In general, the database doesn't have enough information to realistically retry the operation. It needs the application to retry.
Imagine you have a banking application transferring $100 from A to B. A initially has $150 and B has $100.
begin transaction
Query A's balance and acquire a lock
Application checks that A's balance exceeds the amount being transferred
Application calculates A's new balance as $50 and performs an update
Update B's balance to a value of balance + 100
commit
Now imagine that the last update of B deadlocks and the transaction rolls back. But now other transactions have changed A's balance to $25 and B's balance to $225.
If the database simply rolled back and retried the operations the database was aware of that were part of the transaction, there is a good chance that the results would be incorrect.

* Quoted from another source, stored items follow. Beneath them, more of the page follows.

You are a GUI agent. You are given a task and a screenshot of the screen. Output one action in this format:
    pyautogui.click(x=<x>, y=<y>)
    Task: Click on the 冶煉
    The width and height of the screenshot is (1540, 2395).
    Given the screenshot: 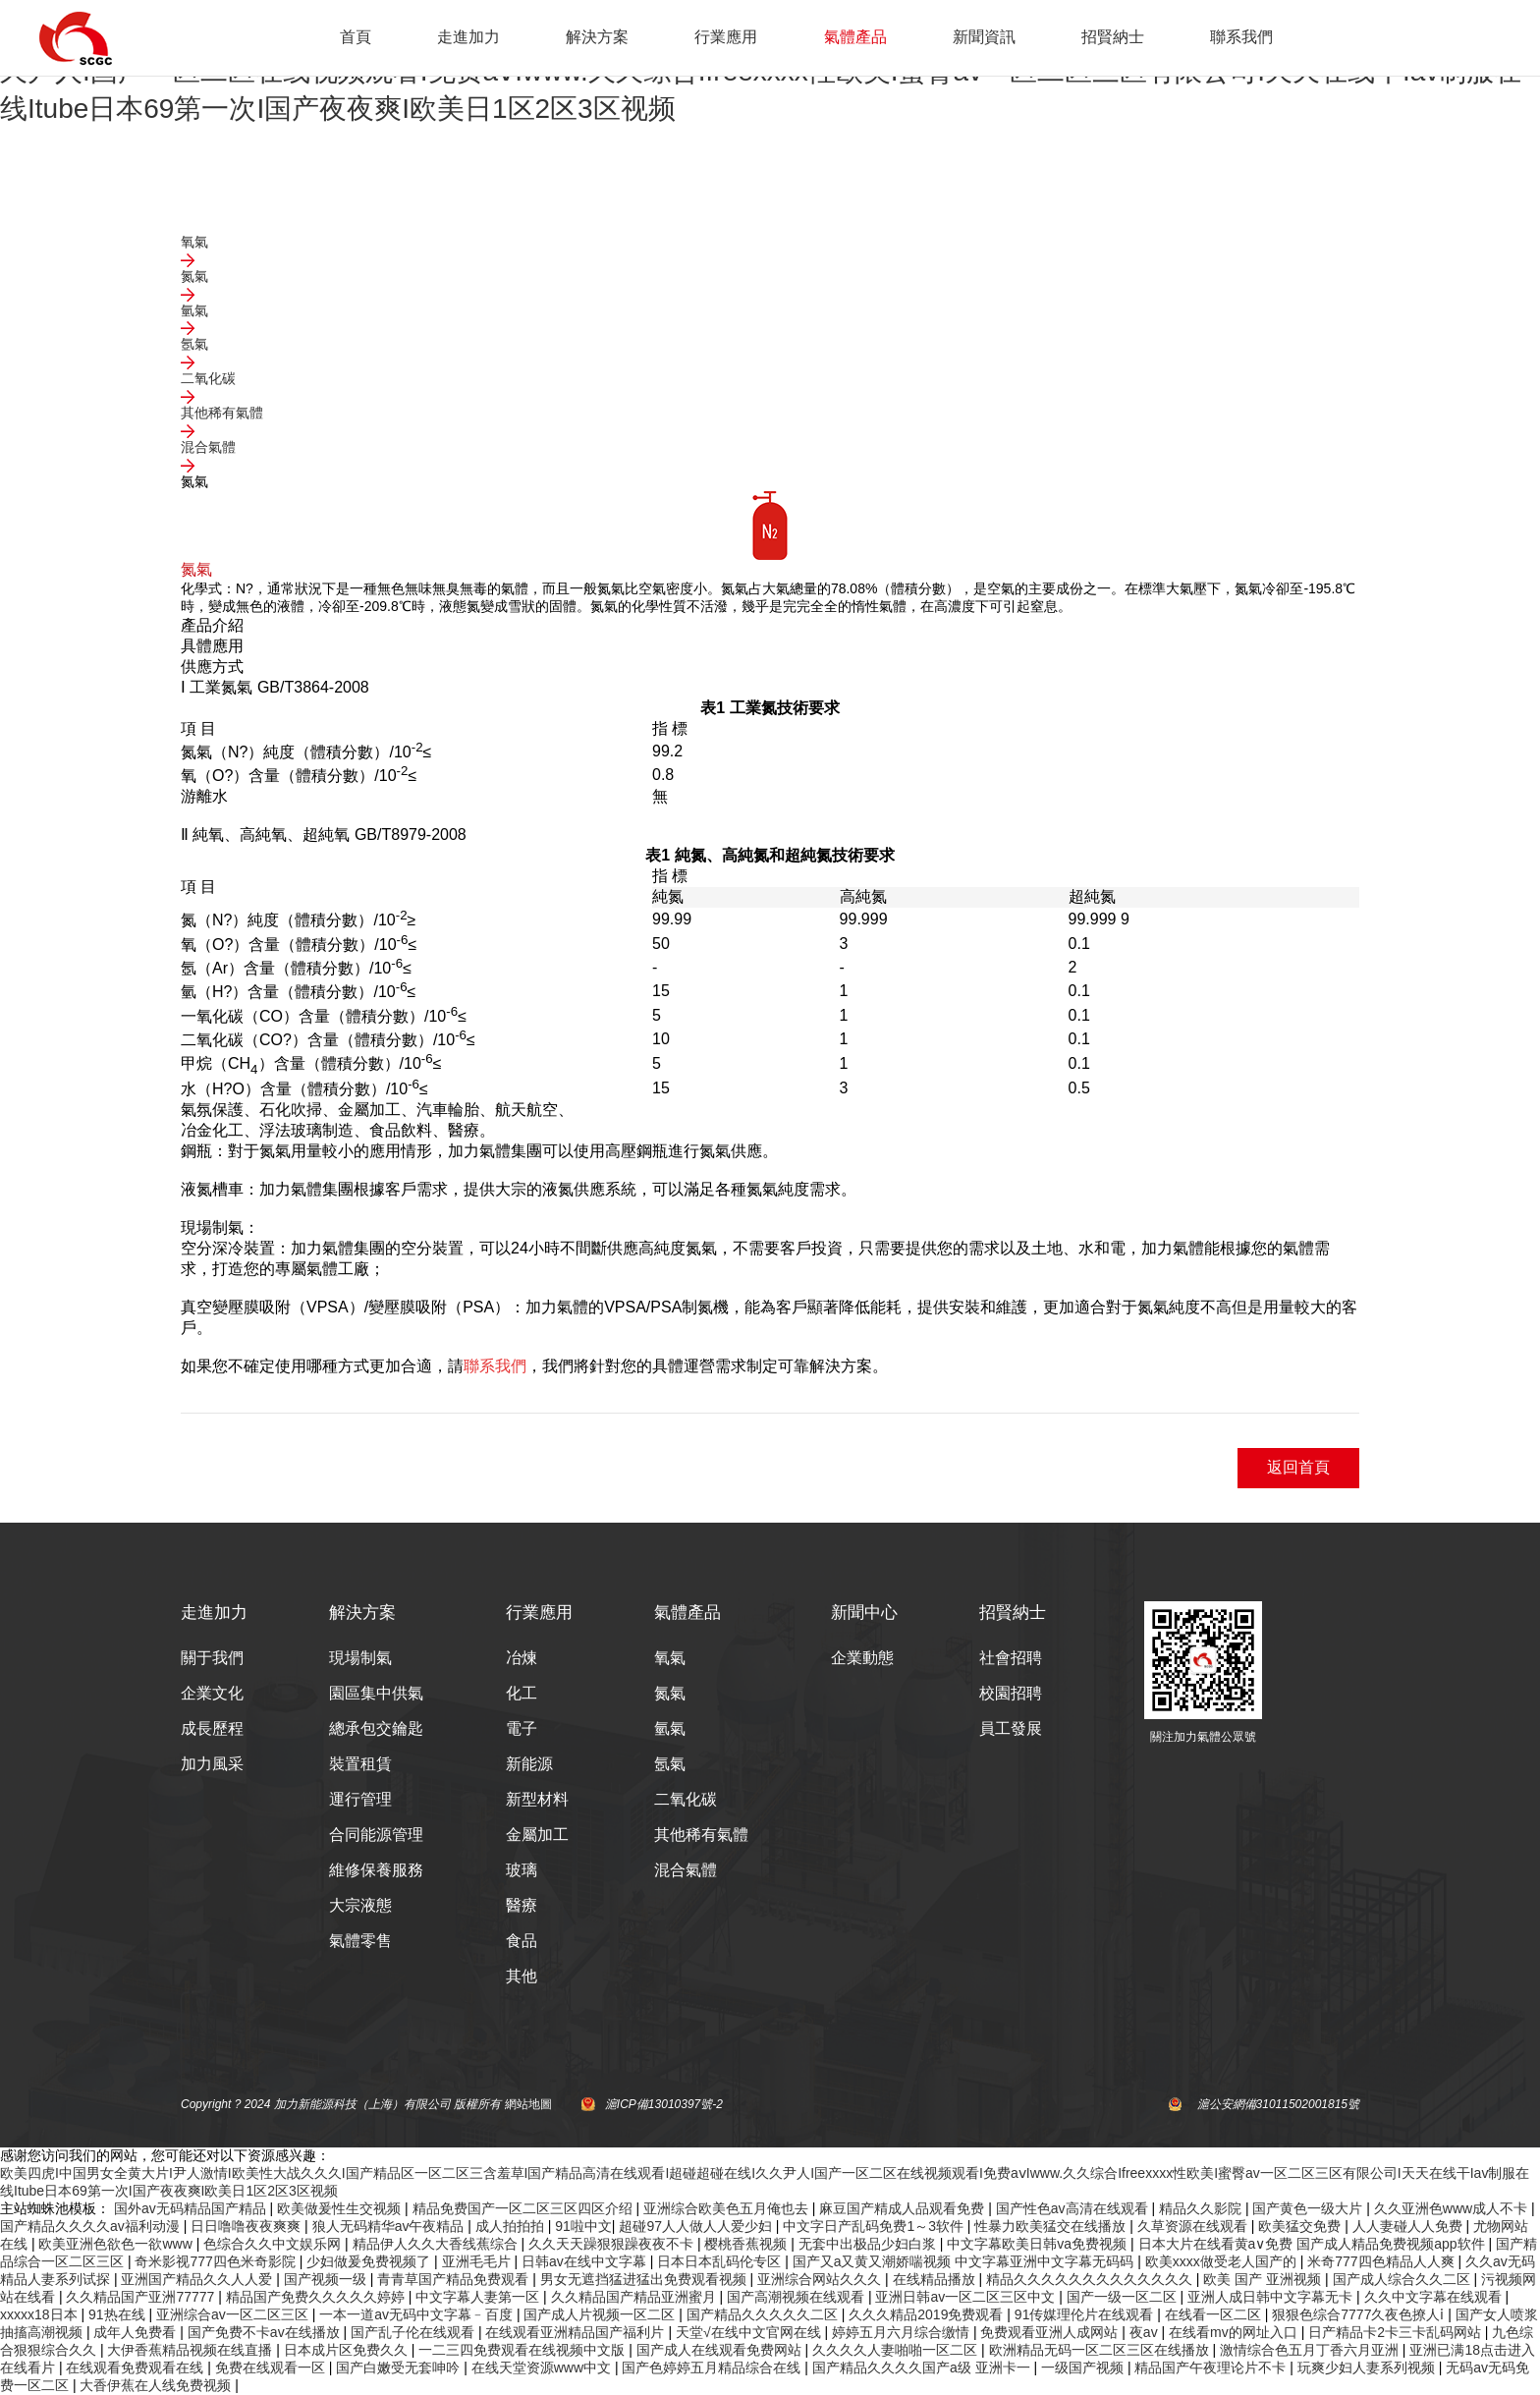 What is the action you would take?
    pyautogui.click(x=521, y=1657)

A's balance is no longer be above $100 but the database has no way of telling the application that it needs to re-run its logic. The update of A's balance is no longer be correct because it was the result of a calculation the application did that the database wasn't aware of.
If the database simply re-ran the same statements without involving the application, A would be allowed to transfer $100 when his account didn't have that money, would end up gaining $25 as a result of the transfer, and the system would be left in an inconsistent state where A $125 got created out of thin air. It would be woefully difficult to figure out from looking at the code how that inconsistent state came into being. The application's code would look to be transactionally consistent. There wouldn't even be a deadlock error in the application log that could point someone at the source of the error.
A database engine could look to see whether the transaction was solely composed of a single database call with no opportunity for the client application to involve any additional logic and retry those transactions where the database could determine it was safe to do so. That is not a particularly common thing particularly in the world of large enterprises where companies generally want to put business logic in the middle tier and compose different web service calls in a single transaction. And those single database call transactions are not a particularly large source of deadlocks which get much more likely the more moving pieces transactions have. So it would be a feature that would require a decent amount of work to implement in order to resolve a relatively small source of deadlocks in applications with a relatively unusual architecture that doesn't appeal to the large customers spending big bucks on license fees. It would be hard to justify that cost/ benefit calculation.
Additionally, if you happen to have one of those unusual architectures where every transaction is made up of a single database call, it's relatively easy to add an exception handler that simply retries the transaction in the event of a deadlock. Sure, it's a bit of boilerplate code that you have to add to your stored procedures but it's pretty straightforward code.